Retyping formulas by hand is slow, error-prone, and interrupts the flow of note-taking. A single misplaced brace breaks compilation. A wrong symbol — \mu instead of \upsilon, say — can change the meaning entirely. And some constructs, like large piecewise functions or multi-line aligned systems, take real LaTeX expertise to format correctly.

TexPixel removes all of this friction.

The Workflow

During the Lecture

Photograph each formula as it appears on the board. Don't worry about perfect framing — a quick phone shot is fine. A 150+ DPI photo taken under decent lighting gives TexPixel everything it needs.

You don't have to process anything during class. Just build up a folder of photos.

After Class

  1. Open TexPixel. Drag and drop the first photo.
  2. In under a second, you get LaTeX output — paste it directly into your Overleaf document or VS Code .tex file.
  3. Repeat for each formula.

For a typical lecture with 1015 formulas, this takes about 2 minutes. Compare that to 2030 minutes of manual retyping.

For Homework

When working through problem sets:

  1. Solve the problem on paper as you normally would.
  2. Take a photo of your work.
  3. Upload to TexPixel to extract the key formulas.
  4. Paste into your write-up.

This is especially useful for multi-step derivations where you want to show your work digitally.

Exporting to Word

Not using LaTeX? If your professor requires Word submissions, use TexPixel's DOCX export. It produces native Word equations — not images — so you can still edit them in Word's equation editor after exporting.

A Real Example

Here's a typical formula from a linear algebra lecture:

A = U \Sigma V^T

Manual LaTeX: A = U \Sigma V^T — straightforward, but you need to know \Sigma and V^T.

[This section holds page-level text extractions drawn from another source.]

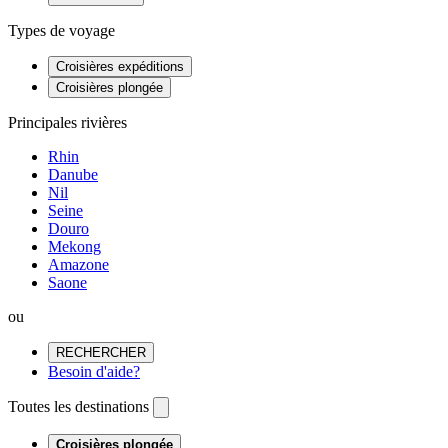
Types de voyage
Croisières expéditions
Croisières plongée
Principales rivières
Rhin
Danube
Nil
Seine
Douro
Mekong
Amazone
Saone
ou
RECHERCHER
Besoin d'aide?
Toutes les destinations
Croisières plongée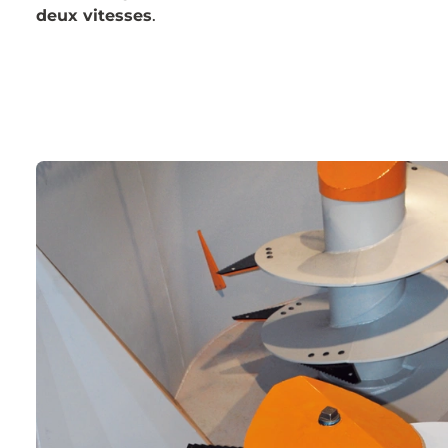
deux vitesses
.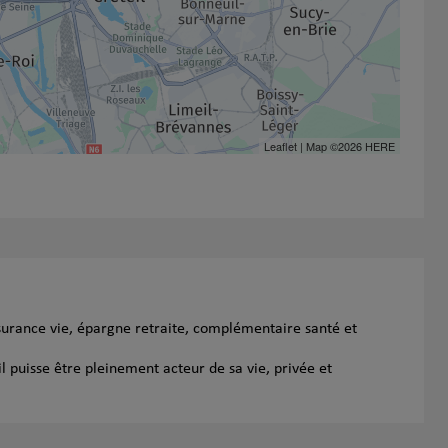
Leaflet
| Map ©2026
HERE
ssurance vie, épargne retraite, complémentaire santé et
l puisse être pleinement acteur de sa vie, privée et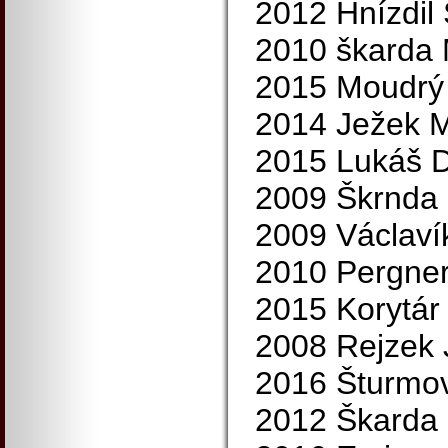
2012 Hnízdil 
2010 škarda 
2015 Moudrý 
2014 Ježek M
2015 Lukáš D
2009 Škrnda 
2009 Václaví
2010 Pergner
2015 Korytár
2008 Rejzek J
2016 Šturmov
2012 Škarda 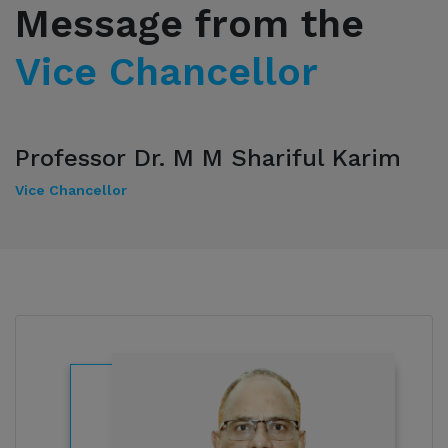
Message from the
Vice Chancellor
Professor Dr. M M Shariful Karim
Vice Chancellor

With TexPixel: photograph it, get A = U \Sigma V^T in one second, paste. For more complex expressions — a full SVD decomposition with summation notation and indexed entries — the time savings are even more dramatic.

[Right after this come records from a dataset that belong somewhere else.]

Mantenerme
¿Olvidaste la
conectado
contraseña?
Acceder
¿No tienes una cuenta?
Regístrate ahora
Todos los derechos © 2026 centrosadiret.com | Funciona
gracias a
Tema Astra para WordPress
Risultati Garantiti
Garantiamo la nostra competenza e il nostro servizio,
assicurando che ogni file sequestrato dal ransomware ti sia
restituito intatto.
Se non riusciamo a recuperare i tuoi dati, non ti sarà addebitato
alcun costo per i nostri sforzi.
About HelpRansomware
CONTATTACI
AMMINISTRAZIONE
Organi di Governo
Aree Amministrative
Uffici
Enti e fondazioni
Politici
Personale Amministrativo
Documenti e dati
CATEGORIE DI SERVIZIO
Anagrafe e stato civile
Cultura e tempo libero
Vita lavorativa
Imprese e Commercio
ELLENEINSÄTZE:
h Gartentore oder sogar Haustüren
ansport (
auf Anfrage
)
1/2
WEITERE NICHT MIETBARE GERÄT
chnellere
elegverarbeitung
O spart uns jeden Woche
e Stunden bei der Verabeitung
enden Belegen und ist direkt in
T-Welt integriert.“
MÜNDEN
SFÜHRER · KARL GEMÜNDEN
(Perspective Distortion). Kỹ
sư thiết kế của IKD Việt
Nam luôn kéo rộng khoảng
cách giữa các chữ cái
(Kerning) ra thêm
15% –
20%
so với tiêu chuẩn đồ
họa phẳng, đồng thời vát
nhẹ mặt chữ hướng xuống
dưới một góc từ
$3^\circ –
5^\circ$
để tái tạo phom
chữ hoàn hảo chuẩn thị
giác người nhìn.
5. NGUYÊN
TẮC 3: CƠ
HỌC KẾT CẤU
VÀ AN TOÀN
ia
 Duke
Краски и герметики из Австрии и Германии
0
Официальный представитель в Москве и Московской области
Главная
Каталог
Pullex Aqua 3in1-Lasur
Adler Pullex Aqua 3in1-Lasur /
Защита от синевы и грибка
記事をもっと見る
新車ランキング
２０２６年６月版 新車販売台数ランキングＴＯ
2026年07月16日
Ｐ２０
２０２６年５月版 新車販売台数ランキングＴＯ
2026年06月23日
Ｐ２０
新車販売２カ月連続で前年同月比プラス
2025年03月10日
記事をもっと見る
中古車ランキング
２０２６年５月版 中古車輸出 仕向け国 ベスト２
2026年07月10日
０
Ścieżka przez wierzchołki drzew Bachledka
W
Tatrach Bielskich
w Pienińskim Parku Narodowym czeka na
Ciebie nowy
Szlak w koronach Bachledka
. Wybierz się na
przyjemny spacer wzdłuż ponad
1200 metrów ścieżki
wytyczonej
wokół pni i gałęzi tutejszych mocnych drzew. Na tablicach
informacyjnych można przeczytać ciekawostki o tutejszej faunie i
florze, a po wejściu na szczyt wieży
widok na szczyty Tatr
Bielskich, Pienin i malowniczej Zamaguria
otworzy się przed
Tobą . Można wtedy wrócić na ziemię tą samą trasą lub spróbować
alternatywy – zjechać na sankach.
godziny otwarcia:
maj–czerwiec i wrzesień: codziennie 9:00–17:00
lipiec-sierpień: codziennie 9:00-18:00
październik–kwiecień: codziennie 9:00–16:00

Tips for Lecture Photography

  • Position yourself centrally — formulas at the edges of the board get distorted by perspective
  • Wait for the professor to finish writing — partial formulas confuse the parser
  • Avoid flash — it creates glare and washes out chalk or whiteboard markers
  • Crop if needed — if a photo contains multiple formulas, crop before uploading

Building a Formula Library

Over a semester, you'll accumulate dozens of recognized formulas. Consider organizing them: paste each into a reference .tex file with a short comment. By exam time, you'll have a searchable personal formula sheet that took almost no effort to build.